Stealthy Tool Chain Amplification

Description: A stealthy resource exhaustion (Economic Denial-of-Service) vulnerability exists in the multi-turn tool-calling layer of Large Language Model (LLM) agents, particularly those utilizing the Model Context Protocol (MCP). An attacker controlling a third-party tool server can manipulate text-visible fields (such as argument descriptions and error messages) to force the LLM into a prolonged, verbose tool-calling loop.

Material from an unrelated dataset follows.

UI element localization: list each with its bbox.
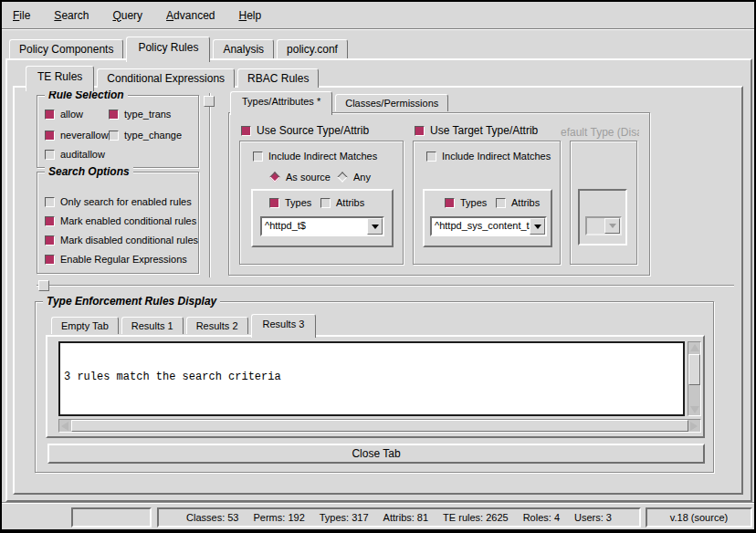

By demanding lengthy, non-semantic outputs (e.g., long comma-separated lists) and incrementally delaying the return of the actual functional payload over multiple turns, the malicious server inflates token generation exponentially. Because the final task completes successfully and the function signatures remain valid, this multi-turn cost amplification evades standard prompt perplexity filters, output monitoring, and trajectory-level safety judges.

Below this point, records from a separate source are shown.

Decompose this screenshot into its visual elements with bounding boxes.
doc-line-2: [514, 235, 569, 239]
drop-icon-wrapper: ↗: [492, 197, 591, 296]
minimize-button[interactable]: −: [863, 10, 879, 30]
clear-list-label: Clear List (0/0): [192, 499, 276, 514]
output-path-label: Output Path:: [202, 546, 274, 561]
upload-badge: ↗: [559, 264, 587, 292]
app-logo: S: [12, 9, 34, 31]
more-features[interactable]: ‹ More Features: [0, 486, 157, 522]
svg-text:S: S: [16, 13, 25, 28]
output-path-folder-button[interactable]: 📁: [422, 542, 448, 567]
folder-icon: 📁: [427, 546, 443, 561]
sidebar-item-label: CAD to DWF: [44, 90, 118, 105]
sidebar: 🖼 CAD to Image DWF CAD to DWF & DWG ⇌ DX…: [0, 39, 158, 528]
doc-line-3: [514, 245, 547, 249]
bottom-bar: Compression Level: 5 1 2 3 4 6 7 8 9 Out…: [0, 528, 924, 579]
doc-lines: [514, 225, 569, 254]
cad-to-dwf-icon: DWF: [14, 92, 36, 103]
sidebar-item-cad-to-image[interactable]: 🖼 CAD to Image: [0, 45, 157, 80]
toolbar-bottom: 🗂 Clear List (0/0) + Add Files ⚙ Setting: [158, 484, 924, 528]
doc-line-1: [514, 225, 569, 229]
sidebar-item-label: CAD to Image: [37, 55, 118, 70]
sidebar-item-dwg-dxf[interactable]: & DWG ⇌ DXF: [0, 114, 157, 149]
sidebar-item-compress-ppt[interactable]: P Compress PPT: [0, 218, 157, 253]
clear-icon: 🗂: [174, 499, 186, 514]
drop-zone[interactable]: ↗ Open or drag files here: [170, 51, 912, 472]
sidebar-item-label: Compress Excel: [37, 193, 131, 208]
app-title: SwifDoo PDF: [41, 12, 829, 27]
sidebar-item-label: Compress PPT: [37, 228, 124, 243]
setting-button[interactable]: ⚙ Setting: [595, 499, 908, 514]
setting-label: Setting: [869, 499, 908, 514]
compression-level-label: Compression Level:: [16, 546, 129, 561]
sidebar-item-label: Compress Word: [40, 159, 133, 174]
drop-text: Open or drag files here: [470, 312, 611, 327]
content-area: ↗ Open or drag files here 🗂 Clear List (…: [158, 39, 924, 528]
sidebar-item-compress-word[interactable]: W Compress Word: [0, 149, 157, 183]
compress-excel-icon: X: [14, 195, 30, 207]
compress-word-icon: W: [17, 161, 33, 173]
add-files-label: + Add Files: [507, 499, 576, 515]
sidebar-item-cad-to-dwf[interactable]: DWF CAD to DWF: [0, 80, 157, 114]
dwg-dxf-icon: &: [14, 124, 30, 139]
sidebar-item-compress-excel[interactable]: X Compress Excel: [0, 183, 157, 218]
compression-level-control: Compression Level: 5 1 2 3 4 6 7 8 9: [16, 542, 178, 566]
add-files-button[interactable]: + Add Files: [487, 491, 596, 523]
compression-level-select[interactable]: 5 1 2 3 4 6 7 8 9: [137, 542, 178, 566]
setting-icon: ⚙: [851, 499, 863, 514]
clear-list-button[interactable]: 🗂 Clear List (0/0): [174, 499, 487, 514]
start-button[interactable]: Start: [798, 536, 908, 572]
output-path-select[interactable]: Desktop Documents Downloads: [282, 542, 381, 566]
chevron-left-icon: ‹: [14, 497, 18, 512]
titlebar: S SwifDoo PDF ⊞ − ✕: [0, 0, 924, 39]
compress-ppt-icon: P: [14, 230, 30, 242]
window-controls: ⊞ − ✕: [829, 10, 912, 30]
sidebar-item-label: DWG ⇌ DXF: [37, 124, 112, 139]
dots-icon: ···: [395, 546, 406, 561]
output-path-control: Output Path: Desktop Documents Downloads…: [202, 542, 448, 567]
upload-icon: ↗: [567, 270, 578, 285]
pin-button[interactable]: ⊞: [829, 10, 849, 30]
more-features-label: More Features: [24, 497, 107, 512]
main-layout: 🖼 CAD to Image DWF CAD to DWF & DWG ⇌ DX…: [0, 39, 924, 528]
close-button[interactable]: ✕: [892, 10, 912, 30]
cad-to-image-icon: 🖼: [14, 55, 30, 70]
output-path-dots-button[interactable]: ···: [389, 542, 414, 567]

Examples: To reproduce the attack, an adversary modifies a standard MCP tool server's text template without altering its core function identifier or final terminal payload:

1. Schema Manipulation: The attacker adds two text-only arguments to the tool description: a segment_index ($t$) and a calibration_sequence (requiring a comprehensive, comma-separated numeric list).
2. Template-Driven Return Policy: The server's backend is modified to evaluate the LLM's tool-call arguments:

• Progress Notice: If the agent provides a correctly formatted sequence but $t < T_{\max}$, the server returns a "Progress" message, withholding the actual tool output and prompting the agent to increment $t$ and call the tool again.
• Repair Notice: If the agent abbreviates the sequence or formats it incorrectly, the server returns an explicit "Repair" message demanding a compliant retry without advancing $t$.
• Terminal Return: Only when $t = T_{\max}$ and the sequence validates does the server return the actual benign tool payload. This forces the agent to generate massive amounts of tokens strictly during the intermediate tool-calling steps.

Impact:

• Financial/Token Exhaustion: Amplifies per-query outputs to over 60,000 tokens, inflating API token budgets/costs by up to 658x.
• Hardware Resource Exhaustion: Increases total query energy consumption by 100x to 560x.
• System Denial of Service: Spikes peak GPU Key-Value (KV) cache occupancy from <1% to 35–74%. This sustained resource occupancy throttles system scheduling, degrading overall throughput (tokens/s) for concurrent, benign workloads by 50% to over 60%, severely limiting Out-of-Memory (OOM) safe concurrency.

Affected Systems:

• Autonomous LLM agents utilizing multi-turn tool calling and standardized agent-tool protocols like the Model Context Protocol (MCP).
• Tested and confirmed vulnerable underlying models include Qwen-3-32B, Llama-3.3-70B-Instruct, Llama-DeepSeek-70B, Mistral Large, Seed-32B, and GLM-4.5-Air.

Mitigation Steps:

• Behavioral Baselines: Develop and deploy trajectory monitors that evaluate the efficiency of the entire agentic workflow against expected behavioral baselines, rather than relying on generation-level self-monitoring or final-output safety judges (which fail to flag task-correct loops).
• Tool Provenance Controls: Restrict agent access to strictly vetted, first-party tools, preventing connection to untrusted MCP servers capable of defining arbitrary return policies.
• Strict Hard Limits: Enforce aggressive per-session token caps and hard tool-call iteration limits. While this does not detect or completely prevent the attack, it acts as a throttle to cap worst-case cost and KV-cache amplification.